--- SUPPLIED MATERIAL Enclosed Below ---
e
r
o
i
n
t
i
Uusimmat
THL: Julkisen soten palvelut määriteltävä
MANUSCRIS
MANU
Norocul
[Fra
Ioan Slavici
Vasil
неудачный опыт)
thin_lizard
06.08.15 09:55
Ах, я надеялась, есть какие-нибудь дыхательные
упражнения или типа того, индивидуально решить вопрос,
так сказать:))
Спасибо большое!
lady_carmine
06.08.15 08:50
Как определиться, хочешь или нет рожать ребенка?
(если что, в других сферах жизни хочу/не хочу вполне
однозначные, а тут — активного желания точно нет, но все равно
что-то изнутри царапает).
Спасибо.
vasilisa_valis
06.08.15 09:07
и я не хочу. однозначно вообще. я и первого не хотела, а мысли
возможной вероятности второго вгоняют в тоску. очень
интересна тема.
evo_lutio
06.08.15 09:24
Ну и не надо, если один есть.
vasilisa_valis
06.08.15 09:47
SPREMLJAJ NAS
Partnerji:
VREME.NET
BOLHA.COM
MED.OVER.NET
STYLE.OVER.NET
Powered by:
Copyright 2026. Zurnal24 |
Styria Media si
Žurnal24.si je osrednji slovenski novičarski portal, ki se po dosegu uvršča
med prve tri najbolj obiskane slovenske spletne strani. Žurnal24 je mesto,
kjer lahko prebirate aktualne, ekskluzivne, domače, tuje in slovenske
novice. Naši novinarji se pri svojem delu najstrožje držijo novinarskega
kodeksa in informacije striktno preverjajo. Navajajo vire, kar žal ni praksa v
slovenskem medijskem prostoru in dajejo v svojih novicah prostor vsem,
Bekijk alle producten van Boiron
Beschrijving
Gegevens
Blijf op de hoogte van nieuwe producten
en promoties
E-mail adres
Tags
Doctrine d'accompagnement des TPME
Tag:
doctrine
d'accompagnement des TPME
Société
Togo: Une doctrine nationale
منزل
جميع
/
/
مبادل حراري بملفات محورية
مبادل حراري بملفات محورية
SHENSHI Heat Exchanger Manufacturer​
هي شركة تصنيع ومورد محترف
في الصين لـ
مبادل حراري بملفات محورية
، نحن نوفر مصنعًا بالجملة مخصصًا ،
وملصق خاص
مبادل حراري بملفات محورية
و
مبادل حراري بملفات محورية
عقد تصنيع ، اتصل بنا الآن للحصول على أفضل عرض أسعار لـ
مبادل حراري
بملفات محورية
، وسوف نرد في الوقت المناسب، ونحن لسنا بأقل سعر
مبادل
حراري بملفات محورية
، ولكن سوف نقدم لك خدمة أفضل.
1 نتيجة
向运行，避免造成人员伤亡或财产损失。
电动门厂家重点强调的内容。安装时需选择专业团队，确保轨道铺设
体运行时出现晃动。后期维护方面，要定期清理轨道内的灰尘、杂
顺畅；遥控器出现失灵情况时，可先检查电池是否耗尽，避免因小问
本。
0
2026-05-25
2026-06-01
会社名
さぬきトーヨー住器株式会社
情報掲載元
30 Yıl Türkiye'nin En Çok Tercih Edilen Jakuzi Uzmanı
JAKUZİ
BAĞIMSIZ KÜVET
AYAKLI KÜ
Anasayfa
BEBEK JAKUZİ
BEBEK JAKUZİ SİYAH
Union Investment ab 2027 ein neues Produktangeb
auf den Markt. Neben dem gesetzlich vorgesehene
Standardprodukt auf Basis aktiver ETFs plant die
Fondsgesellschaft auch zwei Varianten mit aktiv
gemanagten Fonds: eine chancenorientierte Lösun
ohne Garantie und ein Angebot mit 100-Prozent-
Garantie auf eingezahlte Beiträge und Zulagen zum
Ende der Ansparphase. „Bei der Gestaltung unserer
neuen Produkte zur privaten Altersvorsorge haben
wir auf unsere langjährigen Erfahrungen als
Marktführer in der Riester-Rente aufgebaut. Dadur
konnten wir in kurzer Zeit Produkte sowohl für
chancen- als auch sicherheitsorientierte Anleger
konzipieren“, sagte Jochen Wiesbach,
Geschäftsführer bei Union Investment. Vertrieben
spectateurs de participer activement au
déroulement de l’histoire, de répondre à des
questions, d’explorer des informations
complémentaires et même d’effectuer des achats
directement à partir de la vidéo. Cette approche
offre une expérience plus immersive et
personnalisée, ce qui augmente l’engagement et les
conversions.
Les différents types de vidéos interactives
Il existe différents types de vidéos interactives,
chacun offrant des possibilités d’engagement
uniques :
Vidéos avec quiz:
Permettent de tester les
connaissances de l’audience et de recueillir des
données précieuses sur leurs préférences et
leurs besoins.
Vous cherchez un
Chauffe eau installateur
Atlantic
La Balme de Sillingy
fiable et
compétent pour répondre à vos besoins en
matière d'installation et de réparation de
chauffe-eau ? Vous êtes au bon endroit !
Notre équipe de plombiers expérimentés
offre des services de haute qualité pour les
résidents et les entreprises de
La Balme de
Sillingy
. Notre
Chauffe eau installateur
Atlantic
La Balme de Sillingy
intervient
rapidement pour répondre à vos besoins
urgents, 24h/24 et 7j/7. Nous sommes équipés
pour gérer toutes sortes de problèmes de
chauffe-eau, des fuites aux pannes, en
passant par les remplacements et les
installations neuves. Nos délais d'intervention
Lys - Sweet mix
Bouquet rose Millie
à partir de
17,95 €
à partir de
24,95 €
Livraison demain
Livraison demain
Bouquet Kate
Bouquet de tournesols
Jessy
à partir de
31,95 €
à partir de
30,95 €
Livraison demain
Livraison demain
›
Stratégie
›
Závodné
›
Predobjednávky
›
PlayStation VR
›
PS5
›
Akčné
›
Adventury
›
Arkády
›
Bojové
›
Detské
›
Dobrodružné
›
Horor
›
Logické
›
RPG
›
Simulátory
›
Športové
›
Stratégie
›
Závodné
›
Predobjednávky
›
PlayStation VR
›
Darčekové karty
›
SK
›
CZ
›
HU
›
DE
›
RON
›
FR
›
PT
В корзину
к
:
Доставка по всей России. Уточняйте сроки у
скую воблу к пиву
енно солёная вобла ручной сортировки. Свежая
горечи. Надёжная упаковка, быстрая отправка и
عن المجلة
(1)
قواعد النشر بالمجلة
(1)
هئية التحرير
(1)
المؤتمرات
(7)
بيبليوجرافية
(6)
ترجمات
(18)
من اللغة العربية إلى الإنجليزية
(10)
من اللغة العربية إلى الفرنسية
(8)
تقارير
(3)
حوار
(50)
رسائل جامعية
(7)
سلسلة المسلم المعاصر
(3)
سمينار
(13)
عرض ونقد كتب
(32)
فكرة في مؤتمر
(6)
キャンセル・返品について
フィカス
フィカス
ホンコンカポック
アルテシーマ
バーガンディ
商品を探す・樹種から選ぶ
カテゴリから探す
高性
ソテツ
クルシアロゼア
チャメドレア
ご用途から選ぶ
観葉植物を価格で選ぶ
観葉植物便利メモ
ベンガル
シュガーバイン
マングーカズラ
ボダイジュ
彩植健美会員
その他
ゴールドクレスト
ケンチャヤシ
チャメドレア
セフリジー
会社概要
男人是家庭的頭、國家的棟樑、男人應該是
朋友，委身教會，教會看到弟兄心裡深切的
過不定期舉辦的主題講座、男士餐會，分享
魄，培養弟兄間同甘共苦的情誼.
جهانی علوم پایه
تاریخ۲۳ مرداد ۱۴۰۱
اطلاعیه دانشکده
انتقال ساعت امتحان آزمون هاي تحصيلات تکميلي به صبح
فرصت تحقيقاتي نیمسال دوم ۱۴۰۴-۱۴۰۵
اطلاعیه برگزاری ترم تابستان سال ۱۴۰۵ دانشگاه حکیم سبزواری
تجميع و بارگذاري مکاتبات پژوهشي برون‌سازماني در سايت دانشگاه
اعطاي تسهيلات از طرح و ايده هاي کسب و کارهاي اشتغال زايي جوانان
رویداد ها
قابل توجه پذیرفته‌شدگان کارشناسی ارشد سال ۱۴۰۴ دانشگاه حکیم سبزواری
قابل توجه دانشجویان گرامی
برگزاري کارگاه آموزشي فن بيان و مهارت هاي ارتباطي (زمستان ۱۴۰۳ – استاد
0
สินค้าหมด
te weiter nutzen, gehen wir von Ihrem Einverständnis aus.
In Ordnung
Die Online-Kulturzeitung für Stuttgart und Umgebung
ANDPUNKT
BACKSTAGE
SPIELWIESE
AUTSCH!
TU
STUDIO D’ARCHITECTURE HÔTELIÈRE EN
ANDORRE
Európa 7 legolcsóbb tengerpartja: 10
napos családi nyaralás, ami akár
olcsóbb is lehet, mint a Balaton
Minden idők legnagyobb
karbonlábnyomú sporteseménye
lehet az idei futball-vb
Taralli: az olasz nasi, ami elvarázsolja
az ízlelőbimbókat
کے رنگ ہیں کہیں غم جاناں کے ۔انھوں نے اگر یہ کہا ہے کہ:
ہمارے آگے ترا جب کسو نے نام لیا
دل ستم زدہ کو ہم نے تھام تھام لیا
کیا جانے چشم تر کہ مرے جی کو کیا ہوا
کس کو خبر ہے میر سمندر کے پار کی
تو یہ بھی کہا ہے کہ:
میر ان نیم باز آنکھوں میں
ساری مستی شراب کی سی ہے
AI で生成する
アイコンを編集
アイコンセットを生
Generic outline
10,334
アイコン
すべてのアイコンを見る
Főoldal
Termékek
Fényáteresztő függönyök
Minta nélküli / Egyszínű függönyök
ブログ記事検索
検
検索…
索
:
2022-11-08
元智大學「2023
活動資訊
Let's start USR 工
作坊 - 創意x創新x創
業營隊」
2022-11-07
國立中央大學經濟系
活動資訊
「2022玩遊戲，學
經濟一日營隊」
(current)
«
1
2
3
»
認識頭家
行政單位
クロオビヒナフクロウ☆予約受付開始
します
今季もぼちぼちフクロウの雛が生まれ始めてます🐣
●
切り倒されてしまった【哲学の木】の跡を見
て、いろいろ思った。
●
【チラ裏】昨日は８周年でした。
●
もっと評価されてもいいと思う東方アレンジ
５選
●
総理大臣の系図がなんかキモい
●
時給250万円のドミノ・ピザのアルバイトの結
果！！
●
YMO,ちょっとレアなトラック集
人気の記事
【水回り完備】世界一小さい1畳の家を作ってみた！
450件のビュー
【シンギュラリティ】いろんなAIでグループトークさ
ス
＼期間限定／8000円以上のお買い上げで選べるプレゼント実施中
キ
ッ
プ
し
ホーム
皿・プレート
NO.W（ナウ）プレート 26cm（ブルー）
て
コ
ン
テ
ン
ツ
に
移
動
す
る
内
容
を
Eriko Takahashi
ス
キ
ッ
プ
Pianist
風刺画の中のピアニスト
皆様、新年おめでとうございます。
--- End of Enclosed SUPPLIED MATERIAL ---
Above this instruction are the records; retype exactly the lines from the one containing "SHENSHI Heat Exchanger Manufacturer​" up to and including the one containing "chacun offrant des possibilités d’engagement".

YOUR RESPONSE:
SHENSHI Heat Exchanger Manufacturer​
هي شركة تصنيع ومورد محترف
في الصين لـ
مبادل حراري بملفات محورية
، نحن نوفر مصنعًا بالجملة مخصصًا ،
وملصق خاص
مبادل حراري بملفات محورية
و
مبادل حراري بملفات محورية
عقد تصنيع ، اتصل بنا الآن للحصول على أفضل عرض أسعار لـ
مبادل حراري
بملفات محورية
، وسوف نرد في الوقت المناسب، ونحن لسنا بأقل سعر
مبادل
حراري بملفات محورية
، ولكن سوف نقدم لك خدمة أفضل.
1 نتيجة
向运行，避免造成人员伤亡或财产损失。
电动门厂家重点强调的内容。安装时需选择专业团队，确保轨道铺设
体运行时出现晃动。后期维护方面，要定期清理轨道内的灰尘、杂
顺畅；遥控器出现失灵情况时，可先检查电池是否耗尽，避免因小问
本。
0
2026-05-25
2026-06-01
会社名
さぬきトーヨー住器株式会社
情報掲載元
30 Yıl Türkiye'nin En Çok Tercih Edilen Jakuzi Uzmanı
JAKUZİ
BAĞIMSIZ KÜVET
AYAKLI KÜ
Anasayfa
BEBEK JAKUZİ
BEBEK JAKUZİ SİYAH
Union Investment ab 2027 ein neues Produktangeb
auf den Markt. Neben dem gesetzlich vorgesehene
Standardprodukt auf Basis aktiver ETFs plant die
Fondsgesellschaft auch zwei Varianten mit aktiv
gemanagten Fonds: eine chancenorientierte Lösun
ohne Garantie und ein Angebot mit 100-Prozent-
Garantie auf eingezahlte Beiträge und Zulagen zum
Ende der Ansparphase. „Bei der Gestaltung unserer
neuen Produkte zur privaten Altersvorsorge haben
wir auf unsere langjährigen Erfahrungen als
Marktführer in der Riester-Rente aufgebaut. Dadur
konnten wir in kurzer Zeit Produkte sowohl für
chancen- als auch sicherheitsorientierte Anleger
konzipieren“, sagte Jochen Wiesbach,
Geschäftsführer bei Union Investment. Vertrieben
spectateurs de participer activement au
déroulement de l’histoire, de répondre à des
questions, d’explorer des informations
complémentaires et même d’effectuer des achats
directement à partir de la vidéo. Cette approche
offre une expérience plus immersive et
personnalisée, ce qui augmente l’engagement et les
conversions.
Les différents types de vidéos interactives
Il existe différents types de vidéos interactives,
chacun offrant des possibilités d’engagement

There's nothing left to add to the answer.